• [The problem]: Print every record exactly as it appears. Leave the pictures out.

Data items:

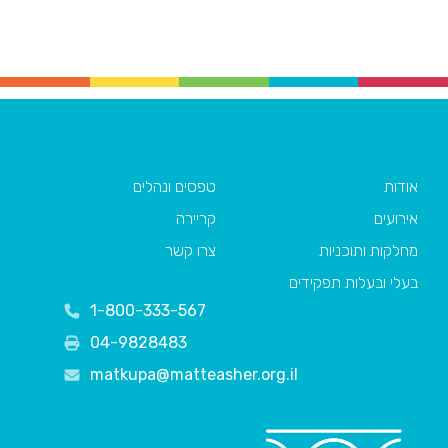
אודות
טפסים ונהלים
אירועים
קריירה
מחלקות ותוכניות
צרו קשר
בעלי ובעלות תפקידים
1-800-333-567
04-9828483
matkupa@matteasher.org.il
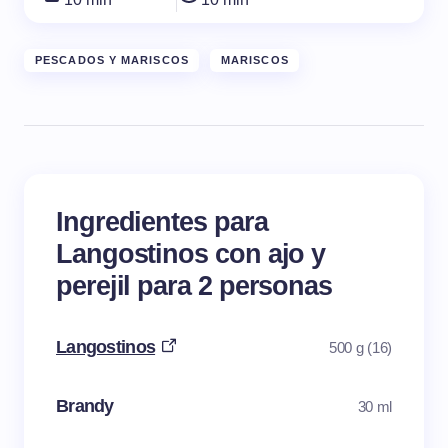
PESCADOS Y MARISCOS
MARISCOS
Ingredientes para
Langostinos con ajo y
perejil para 2 personas
Langostinos
500 g (16)
Brandy
30 ml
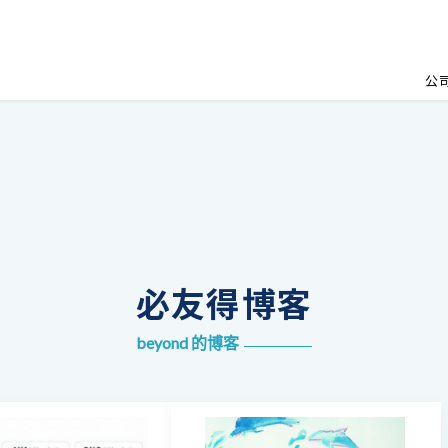
公
必友得博客
beyond 的博客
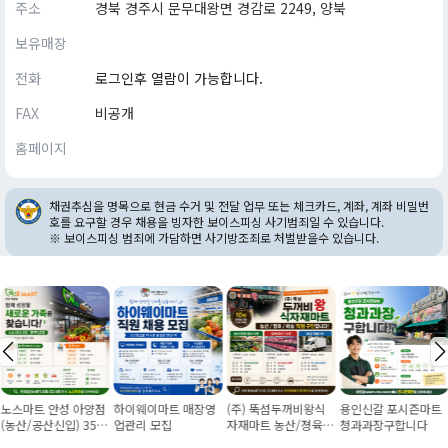
주소
경북 경주시 문무대왕면 경감로 2249, 양북
보유매장
전화
로그인후 열람이 가능합니다.
FAX
비공개
홈페이지
채권추심을 명목으로 현금 수거 및 전달 업무 또는 체크카드, 계좌, 계좌 비밀번
호를 요구할 경우 채용을 빙자한 보이스피싱 사기범죄일 수 있습니다.
※ 보이스피싱 범죄에 가담하면 사기방조죄로 처벌받을수 있습니다.
노스마트 안성 아양점
하이웨이마트 매장영
(주) 뚝섬두꺼비왕식
용인신갈 포시즌마트
(농산/공산신입) 355
업관리 모집
자재마트 농산/졍육/
청과과장구합니다
만원~/경력직 협의
배송 직원 구인합니다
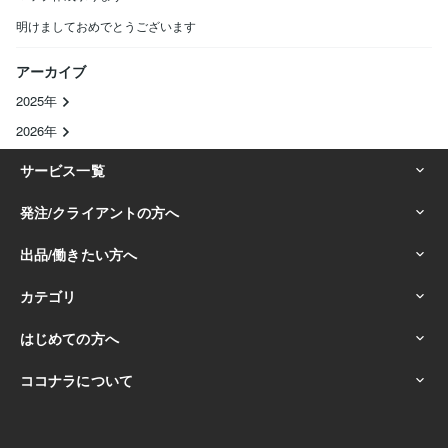
明けましておめでとうございます
アーカイブ
2025年
2026年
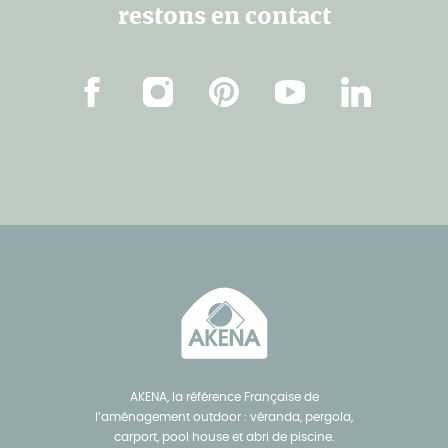
restons en contact
Facebook
Instagram
Pinterest
Youtube
Linkedin
AKENA, la référence Française de
l’aménagement outdoor : véranda, pergola,
carport, pool house et abri de piscine.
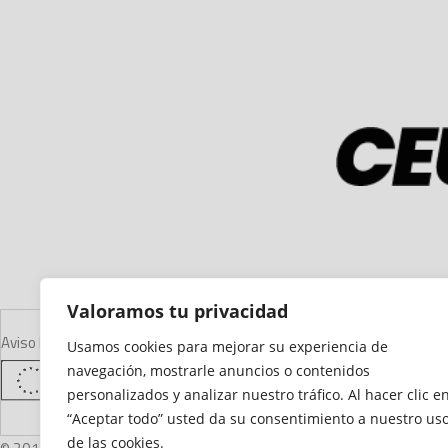
Valoramos tu privacidad
Aviso Legal
Declaración de Accesibilidad
Mapa del Sitio
Política de Cooki
Usamos cookies para mejorar su experiencia de
navegación, mostrarle anuncios o contenidos
personalizados y analizar nuestro tráfico. Al hacer clic e
“Aceptar todo” usted da su consentimiento a nuestro us
de las cookies.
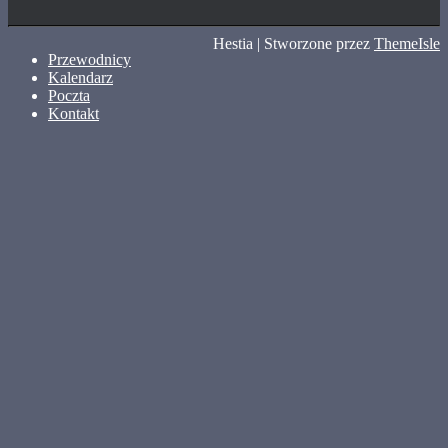
Hestia | Stworzone przez
ThemeIsle
Przewodnicy
Kalendarz
Poczta
Kontakt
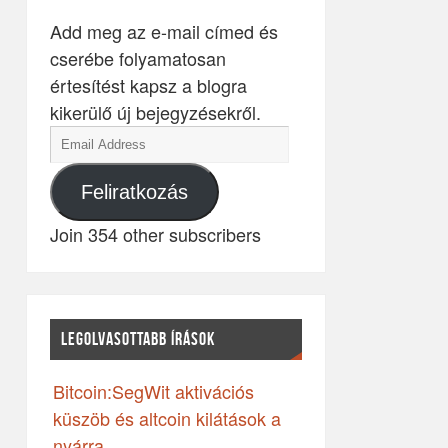
Add meg az e-mail címed és
cserébe folyamatosan
értesítést kapsz a blogra
kikerülő új bejegyzésekről.
Feliratkozás
Join 354 other subscribers
LEGOLVASOTTABB ÍRÁSOK
Bitcoin:SegWit aktivációs
küszöb és altcoin kilátások a
nyárra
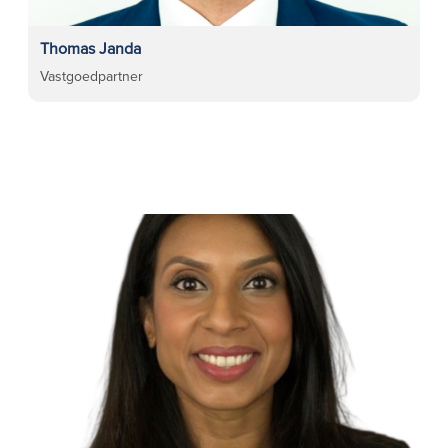
Thomas Janda
Vastgoedpartner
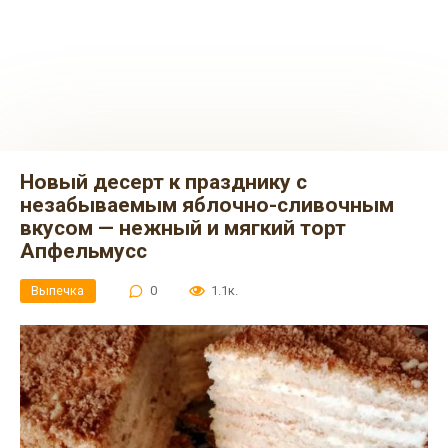
Новый десерт к празднику с
незабываемым яблочно-сливочным
вкусом — нежный и мягкий торт
Апфельмусс
Выпечка
0
1.1к.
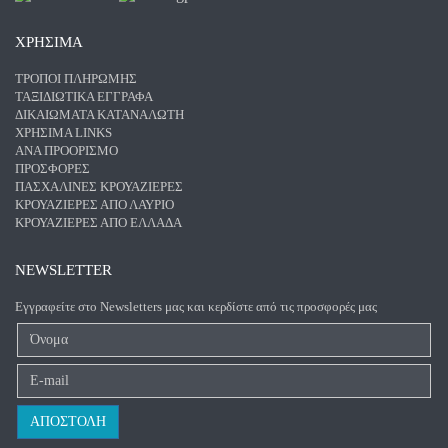
ΧΡΗΣΙΜΑ
ΤΡΌΠΟΙ ΠΛΗΡΩΜΉΣ
ΤΑΞΙΔΙΩΤΙΚΆ ΈΓΓΡΑΦΑ
ΔΙΚΑΙΏΜΑΤΑ ΚΑΤΑΝΑΛΩΤΉ
ΧΡΉΣΙΜΑ LINKS
ΑΝΑ ΠΡΟΟΡΙΣΜΌ
ΠΡΟΣΦΟΡΈΣ
ΠΑΣΧΑΛΙΝΈΣ ΚΡΟΥΑΖΙΈΡΕΣ
ΚΡΟΥΑΖΙΈΡΕΣ ΑΠΌ ΛΑΎΡΙΟ
ΚΡΟΥΑΖΙΈΡΕΣ ΑΠΌ ΕΛΛΆΔΑ
NEWSLETTER
Εγγραφείτε στο Newsletters μας και κερδίστε από τις προσφορές μας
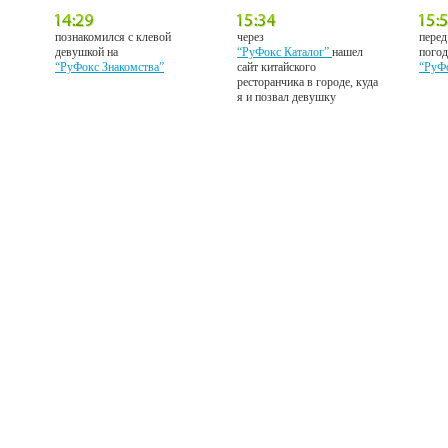
познакомился с клевой
через
перед
девушкой на
“РуФокс Каталог”
нашел
погод
“РуФокс Знакомства”
сайт китайского
“РуФ
ресторанчика в городе, куда
я и позвал девушку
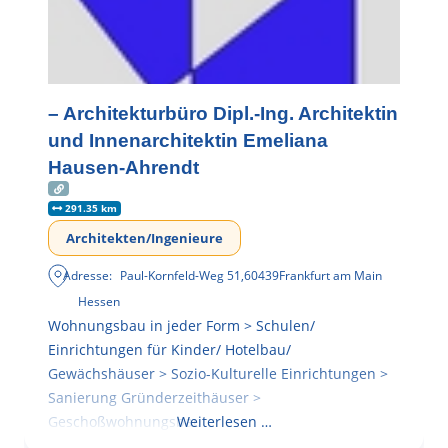
– Architekturbüro Dipl.-Ing. Architektin
und Innenarchitektin Emeliana
Hausen-Ahrendt
291.35 km
Architekten/Ingenieure
Adresse:
Paul-Kornfeld-Weg 51
,
60439
Frankfurt am Main
Hessen
Wohnungsbau in jeder Form > Schulen/
Einrichtungen für Kinder/ Hotelbau/
Gewächshäuser > Sozio-Kulturelle Einrichtungen >
Sanierung Gründerzeithäuser >
Geschoßwohnungsbau
Weiterlesen …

• [Exercise response]:
אודות
טפסים ונהלים
אירועים
קריירה
מחלקות ותוכניות
צרו קשר
בעלי ובעלות תפקידים
1-800-333-567
04-9828483
matkupa@matteasher.org.il
PESCADOS Y MARISCOS
MARISCOS
Ingredientes para
Langostinos con ajo y
perejil para 2 personas
Langostinos
500 g (16)
Brandy
30 ml
公
必友得博客
beyond 的博客
주소
경북 경주시 문무대왕면 경감로 2249, 양북
보유매장
전화
로그인후 열람이 가능합니다.
FAX
비공개
홈페이지
채권추심을 명목으로 현금 수거 및 전달 업무 또는 체크카드, 계좌, 계좌 비밀번
호를 요구할 경우 채용을 빙자한 보이스피싱 사기범죄일 수 있습니다.
※ 보이스피싱 범죄에 가담하면 사기방조죄로 처벌받을수 있습니다.
노스마트 안성 아양점
하이웨이마트 매장영
(주) 뚝섬두꺼비왕식
용인신갈 포시즌마트
(농산/공산신입) 355
업관리 모집
자재마트 농산/졍육/
청과과장구합니다
만원~/경력직 협의
배송 직원 구인합니다
明けましておめでとうございます
アーカイブ
2025年
2026年
restons en contact
Facebook
Instagram
Pinterest
Youtube
Linkedin
AKENA, la référence Française de
l’aménagement outdoor : véranda, pergola,
carport, pool house et abri de piscine.
Valoramos tu privacidad
Aviso Legal
Declaración de Accesibilidad
Mapa del Sitio
Política de Cooki
Usamos cookies para mejorar su experiencia de
navegación, mostrarle anuncios o contenidos
personalizados y analizar nuestro tráfico. Al hacer clic e
“Aceptar todo” usted da su consentimiento a nuestro us
de las cookies.
Hestia | Stworzone przez
ThemeIsle
Przewodnicy
Kalendarz
Poczta
Kontakt
Add meg az e-mail címed és
cserébe folyamatosan
értesítést kapsz a blogra
kikerülő új bejegyzésekről.
Feliratkozás
Join 354 other subscribers
LEGOLVASOTTABB ÍRÁSOK
Bitcoin:SegWit aktivációs
küszöb és altcoin kilátások a
nyárra
Thomas Janda
Vastgoedpartner
Новый десерт к празднику с
незабываемым яблочно-сливочным
вкусом — нежный и мягкий торт
Апфельмусс
Выпечка
0
1.1к.
ΧΡΗΣΙΜΑ
ΤΡΌΠΟΙ ΠΛΗΡΩΜΉΣ
ΤΑΞΙΔΙΩΤΙΚΆ ΈΓΓΡΑΦΑ
ΔΙΚΑΙΏΜΑΤΑ ΚΑΤΑΝΑΛΩΤΉ
ΧΡΉΣΙΜΑ LINKS
ΑΝΑ ΠΡΟΟΡΙΣΜΌ
ΠΡΟΣΦΟΡΈΣ
ΠΑΣΧΑΛΙΝΈΣ ΚΡΟΥΑΖΙΈΡΕΣ
ΚΡΟΥΑΖΙΈΡΕΣ ΑΠΌ ΛΑΎΡΙΟ
ΚΡΟΥΑΖΙΈΡΕΣ ΑΠΌ ΕΛΛΆΔΑ
NEWSLETTER
Εγγραφείτε στο Newsletters μας και κερδίστε από τις προσφορές μας
познакомился с клевой
через
перед
девушкой на
“РуФокс Каталог”
нашел
погод
“РуФокс Знакомства”
сайт китайского
“РуФ
ресторанчика в городе, куда
я и позвал девушку
– Architekturbüro Dipl.-Ing. Architektin
und Innenarchitektin Emeliana
Hausen-Ahrendt
291.35 km
Architekten/Ingenieure
Adresse:
Paul-Kornfeld-Weg 51
,
60439
Frankfurt am Main
Hessen
Wohnungsbau in jeder Form > Schulen/
Einrichtungen für Kinder/ Hotelbau/
Gewächshäuser > Sozio-Kulturelle Einrichtungen >
Sanierung Gründerzeithäuser >
Geschoßwohnungsbau
Weiterlesen …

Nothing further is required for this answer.